══ Provided records ══

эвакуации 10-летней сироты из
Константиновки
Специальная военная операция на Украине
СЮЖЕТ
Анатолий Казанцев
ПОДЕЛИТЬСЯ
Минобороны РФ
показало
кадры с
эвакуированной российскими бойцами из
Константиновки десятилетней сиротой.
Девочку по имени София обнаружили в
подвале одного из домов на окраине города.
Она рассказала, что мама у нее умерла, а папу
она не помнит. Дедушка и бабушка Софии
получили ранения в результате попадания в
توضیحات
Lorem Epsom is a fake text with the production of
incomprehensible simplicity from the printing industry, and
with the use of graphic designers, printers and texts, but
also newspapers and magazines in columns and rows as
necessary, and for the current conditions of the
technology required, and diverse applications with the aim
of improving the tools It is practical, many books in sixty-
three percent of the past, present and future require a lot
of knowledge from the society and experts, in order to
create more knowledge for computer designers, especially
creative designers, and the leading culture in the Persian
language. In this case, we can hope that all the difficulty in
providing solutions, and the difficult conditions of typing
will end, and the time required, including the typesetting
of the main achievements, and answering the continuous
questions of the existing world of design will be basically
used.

═══
══ Provided records ══

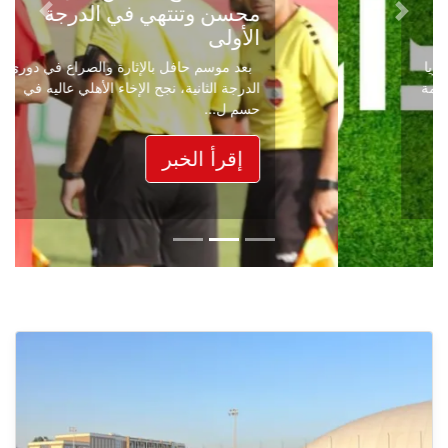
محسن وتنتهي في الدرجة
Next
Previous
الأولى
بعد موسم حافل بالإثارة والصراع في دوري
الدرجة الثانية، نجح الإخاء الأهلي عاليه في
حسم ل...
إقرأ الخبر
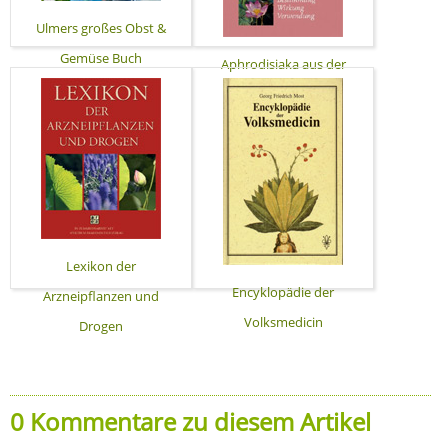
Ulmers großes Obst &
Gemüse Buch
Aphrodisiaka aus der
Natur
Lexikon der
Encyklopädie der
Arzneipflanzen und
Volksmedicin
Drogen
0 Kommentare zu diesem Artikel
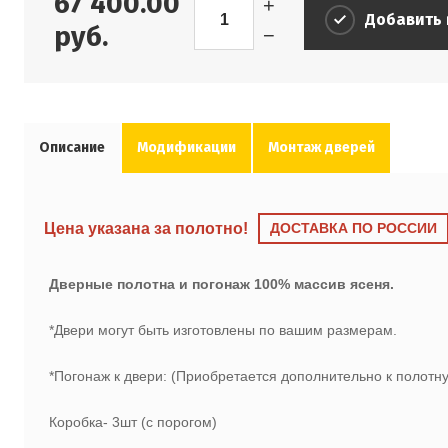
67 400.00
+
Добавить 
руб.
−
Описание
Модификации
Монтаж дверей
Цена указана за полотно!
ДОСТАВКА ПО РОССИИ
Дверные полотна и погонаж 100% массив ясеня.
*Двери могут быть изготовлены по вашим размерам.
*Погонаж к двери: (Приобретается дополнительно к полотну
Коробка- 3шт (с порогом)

═══
══ Provided records ══

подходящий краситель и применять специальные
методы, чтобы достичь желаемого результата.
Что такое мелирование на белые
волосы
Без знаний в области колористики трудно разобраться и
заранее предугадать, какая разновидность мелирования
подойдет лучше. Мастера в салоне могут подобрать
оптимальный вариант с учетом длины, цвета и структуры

═══

Output only the lines above from the line that holds "Arzneipflanzen und" through the line that holds "Коробка- 3шт (с порогом)", both ends included, and exclude pictures.

Arzneipflanzen und
Volksmedicin
Drogen
0 Kommentare zu diesem Artikel
67 400.00
+
Добавить 
руб.
−
Описание
Модификации
Монтаж дверей
Цена указана за полотно!
ДОСТАВКА ПО РОССИИ
Дверные полотна и погонаж 100% массив ясеня.
*Двери могут быть изготовлены по вашим размерам.
*Погонаж к двери: (Приобретается дополнительно к полотну
Коробка- 3шт (с порогом)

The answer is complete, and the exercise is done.